* Data records *
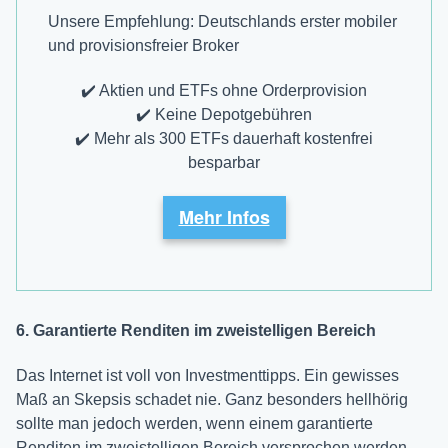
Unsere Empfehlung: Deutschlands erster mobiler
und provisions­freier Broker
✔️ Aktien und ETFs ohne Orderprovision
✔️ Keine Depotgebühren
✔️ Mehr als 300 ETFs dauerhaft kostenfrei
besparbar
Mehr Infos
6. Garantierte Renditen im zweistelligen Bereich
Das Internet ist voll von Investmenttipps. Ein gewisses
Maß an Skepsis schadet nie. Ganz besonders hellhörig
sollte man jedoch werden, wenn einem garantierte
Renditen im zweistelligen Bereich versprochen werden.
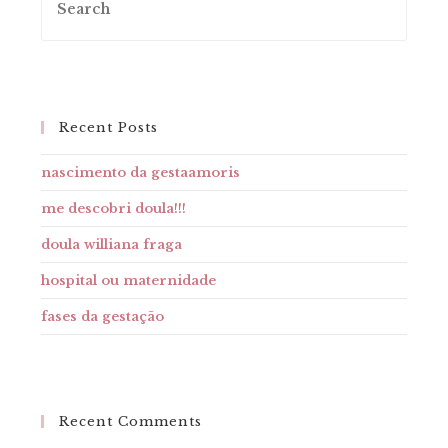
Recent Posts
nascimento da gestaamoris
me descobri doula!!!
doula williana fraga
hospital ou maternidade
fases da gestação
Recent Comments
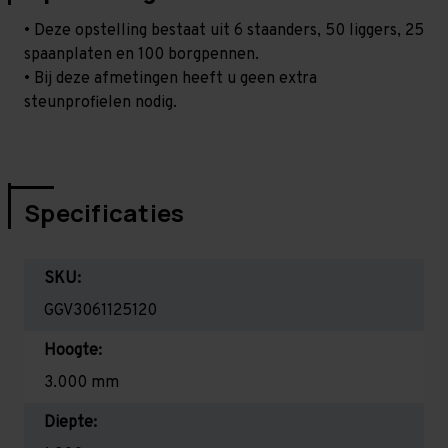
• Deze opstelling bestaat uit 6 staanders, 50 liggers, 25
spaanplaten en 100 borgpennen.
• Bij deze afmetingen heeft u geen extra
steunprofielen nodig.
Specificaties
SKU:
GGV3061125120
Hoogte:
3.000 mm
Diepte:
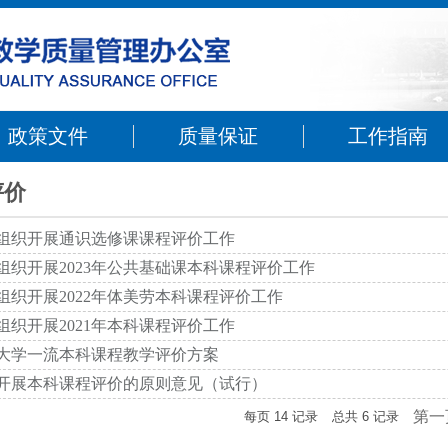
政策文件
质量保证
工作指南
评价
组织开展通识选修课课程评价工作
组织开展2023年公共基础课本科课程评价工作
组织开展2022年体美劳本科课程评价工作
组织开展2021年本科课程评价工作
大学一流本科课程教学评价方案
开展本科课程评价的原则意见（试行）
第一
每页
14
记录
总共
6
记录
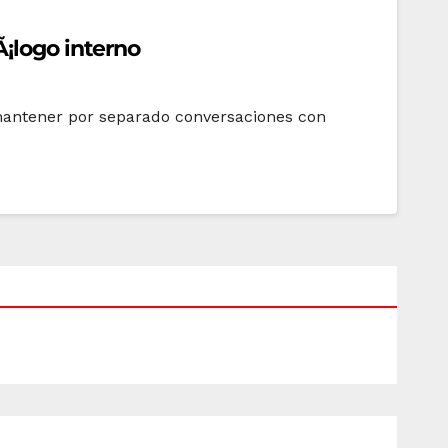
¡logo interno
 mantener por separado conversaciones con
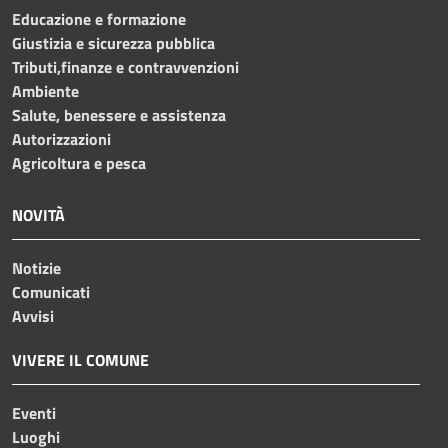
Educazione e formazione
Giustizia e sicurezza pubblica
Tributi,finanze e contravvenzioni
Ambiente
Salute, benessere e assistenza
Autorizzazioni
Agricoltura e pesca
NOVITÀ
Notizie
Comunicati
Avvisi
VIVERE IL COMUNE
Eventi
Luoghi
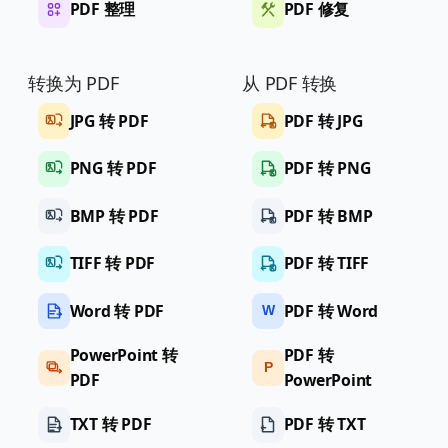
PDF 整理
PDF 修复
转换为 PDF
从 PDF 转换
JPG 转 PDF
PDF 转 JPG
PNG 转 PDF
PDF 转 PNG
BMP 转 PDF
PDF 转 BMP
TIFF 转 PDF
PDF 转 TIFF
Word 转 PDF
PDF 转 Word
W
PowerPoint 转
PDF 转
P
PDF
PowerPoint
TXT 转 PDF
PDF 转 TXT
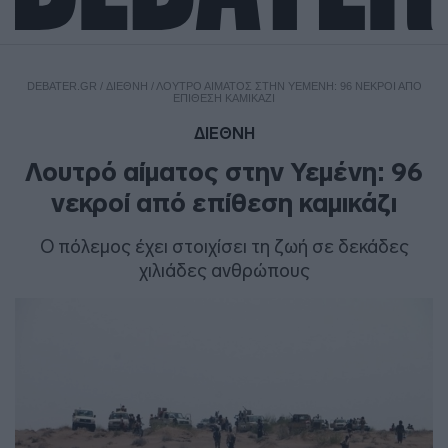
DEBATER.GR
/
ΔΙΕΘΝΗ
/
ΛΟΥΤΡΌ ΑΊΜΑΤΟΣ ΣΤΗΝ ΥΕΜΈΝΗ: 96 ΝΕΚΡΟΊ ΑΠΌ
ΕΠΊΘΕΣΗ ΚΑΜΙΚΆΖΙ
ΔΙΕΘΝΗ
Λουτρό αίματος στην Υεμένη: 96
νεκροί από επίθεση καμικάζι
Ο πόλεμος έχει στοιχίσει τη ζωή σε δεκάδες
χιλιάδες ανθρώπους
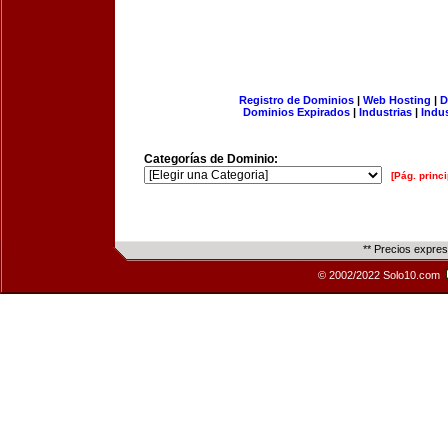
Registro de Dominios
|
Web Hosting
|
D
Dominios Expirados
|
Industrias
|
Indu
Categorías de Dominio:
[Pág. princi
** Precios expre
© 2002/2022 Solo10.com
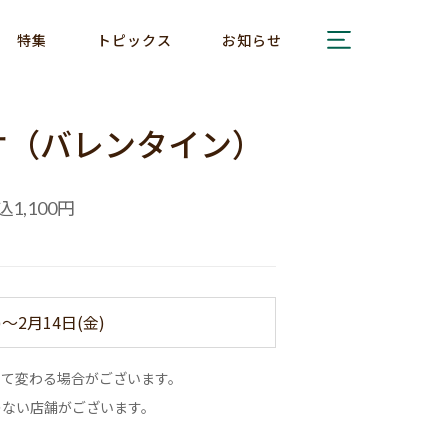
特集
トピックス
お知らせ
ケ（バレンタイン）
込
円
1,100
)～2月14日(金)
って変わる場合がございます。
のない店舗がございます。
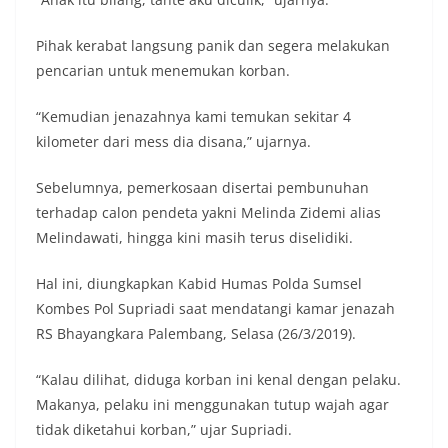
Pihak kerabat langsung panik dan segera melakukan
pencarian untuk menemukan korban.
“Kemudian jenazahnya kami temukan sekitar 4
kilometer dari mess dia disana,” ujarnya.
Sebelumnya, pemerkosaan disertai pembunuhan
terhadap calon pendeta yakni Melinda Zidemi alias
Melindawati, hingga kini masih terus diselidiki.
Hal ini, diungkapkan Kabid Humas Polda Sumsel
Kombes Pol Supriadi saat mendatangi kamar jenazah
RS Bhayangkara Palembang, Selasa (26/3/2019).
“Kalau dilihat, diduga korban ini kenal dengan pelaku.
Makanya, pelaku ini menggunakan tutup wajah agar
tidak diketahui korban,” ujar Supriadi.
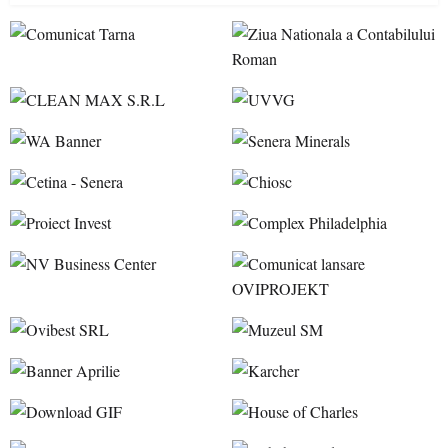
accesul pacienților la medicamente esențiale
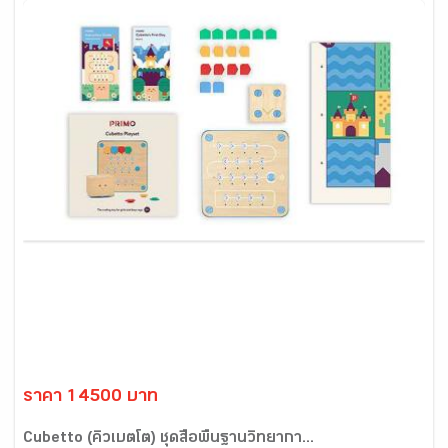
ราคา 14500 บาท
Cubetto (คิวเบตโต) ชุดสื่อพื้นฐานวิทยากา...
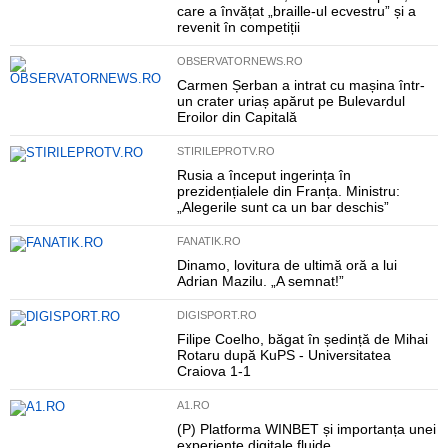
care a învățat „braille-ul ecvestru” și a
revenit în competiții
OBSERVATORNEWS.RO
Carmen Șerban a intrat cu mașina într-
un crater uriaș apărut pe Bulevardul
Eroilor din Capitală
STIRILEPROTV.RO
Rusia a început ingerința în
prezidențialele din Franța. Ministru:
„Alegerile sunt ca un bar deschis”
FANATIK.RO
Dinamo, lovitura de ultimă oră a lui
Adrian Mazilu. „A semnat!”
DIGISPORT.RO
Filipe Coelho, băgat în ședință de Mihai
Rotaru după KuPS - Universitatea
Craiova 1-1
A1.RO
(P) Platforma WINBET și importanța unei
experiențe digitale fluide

--

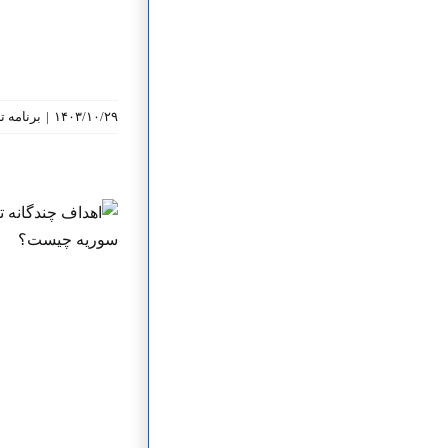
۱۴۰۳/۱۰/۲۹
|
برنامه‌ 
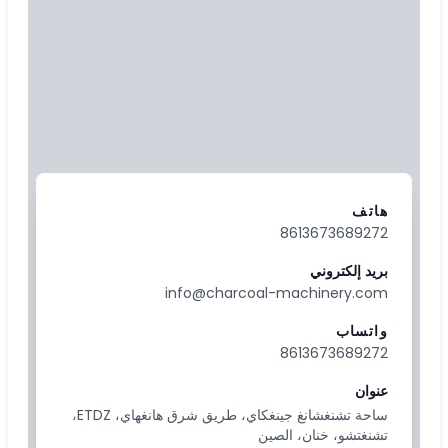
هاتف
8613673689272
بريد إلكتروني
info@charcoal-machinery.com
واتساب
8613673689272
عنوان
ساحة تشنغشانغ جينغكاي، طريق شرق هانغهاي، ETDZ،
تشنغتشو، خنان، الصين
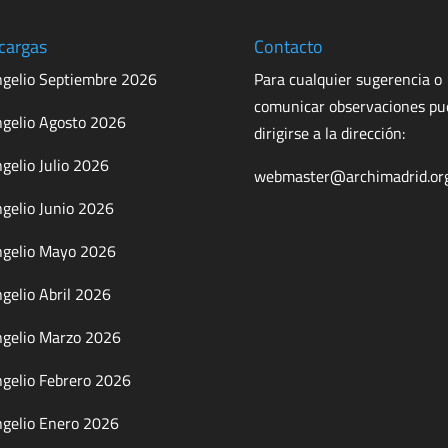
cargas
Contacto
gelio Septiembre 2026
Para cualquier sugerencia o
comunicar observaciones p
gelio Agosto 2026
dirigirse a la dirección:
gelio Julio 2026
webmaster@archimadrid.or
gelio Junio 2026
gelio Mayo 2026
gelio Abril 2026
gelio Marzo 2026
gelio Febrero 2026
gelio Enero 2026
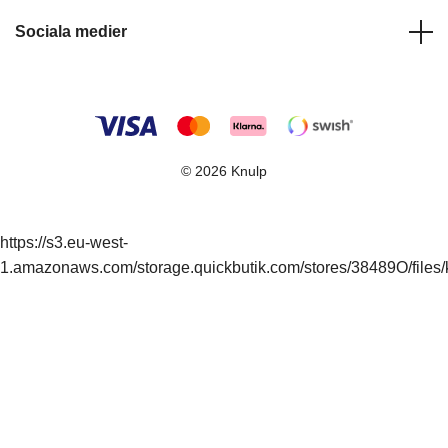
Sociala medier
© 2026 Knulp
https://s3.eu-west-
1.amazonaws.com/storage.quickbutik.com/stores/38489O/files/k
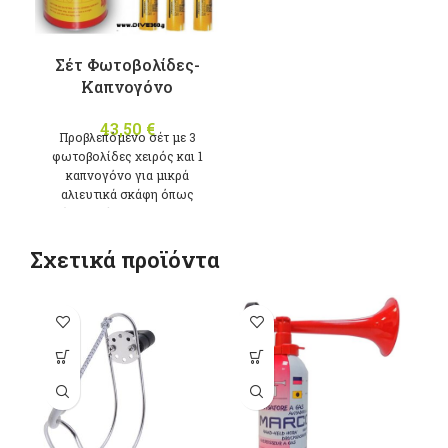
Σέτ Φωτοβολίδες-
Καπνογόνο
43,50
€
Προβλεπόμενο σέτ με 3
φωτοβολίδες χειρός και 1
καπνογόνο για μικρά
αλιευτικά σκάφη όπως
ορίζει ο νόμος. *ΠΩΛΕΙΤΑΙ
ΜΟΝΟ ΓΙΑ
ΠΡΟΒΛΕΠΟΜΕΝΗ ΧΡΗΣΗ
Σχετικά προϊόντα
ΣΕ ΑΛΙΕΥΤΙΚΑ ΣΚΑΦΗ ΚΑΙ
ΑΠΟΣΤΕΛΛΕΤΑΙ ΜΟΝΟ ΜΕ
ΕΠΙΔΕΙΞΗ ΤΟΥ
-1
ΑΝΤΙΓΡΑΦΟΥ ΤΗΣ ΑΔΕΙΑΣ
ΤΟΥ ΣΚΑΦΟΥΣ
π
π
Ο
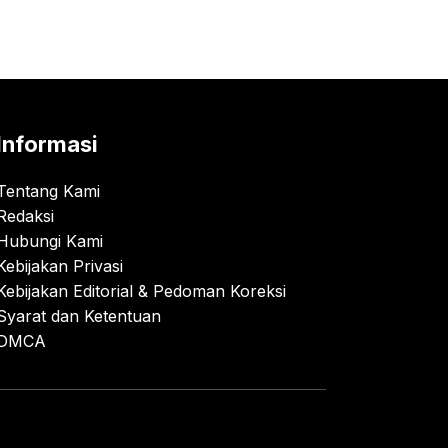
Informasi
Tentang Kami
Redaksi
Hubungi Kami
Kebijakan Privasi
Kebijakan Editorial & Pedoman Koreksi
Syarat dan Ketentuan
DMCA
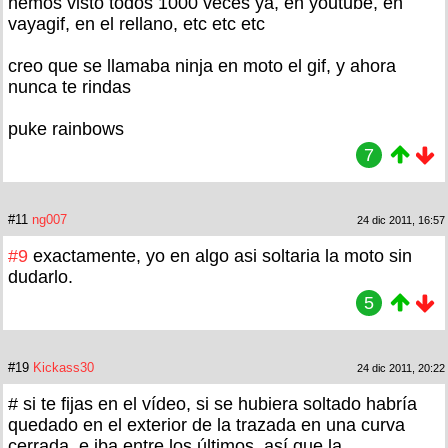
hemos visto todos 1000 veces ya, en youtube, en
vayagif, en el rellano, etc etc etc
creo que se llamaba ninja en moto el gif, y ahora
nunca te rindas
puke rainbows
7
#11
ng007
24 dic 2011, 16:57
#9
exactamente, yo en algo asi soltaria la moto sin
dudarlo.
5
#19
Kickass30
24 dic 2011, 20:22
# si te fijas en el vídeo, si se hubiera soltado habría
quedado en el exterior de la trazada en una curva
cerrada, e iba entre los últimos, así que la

* Instructions for the task *
Using the listing above, state the count of lines that include "doula" and nothing else.

* Exercise answer *
2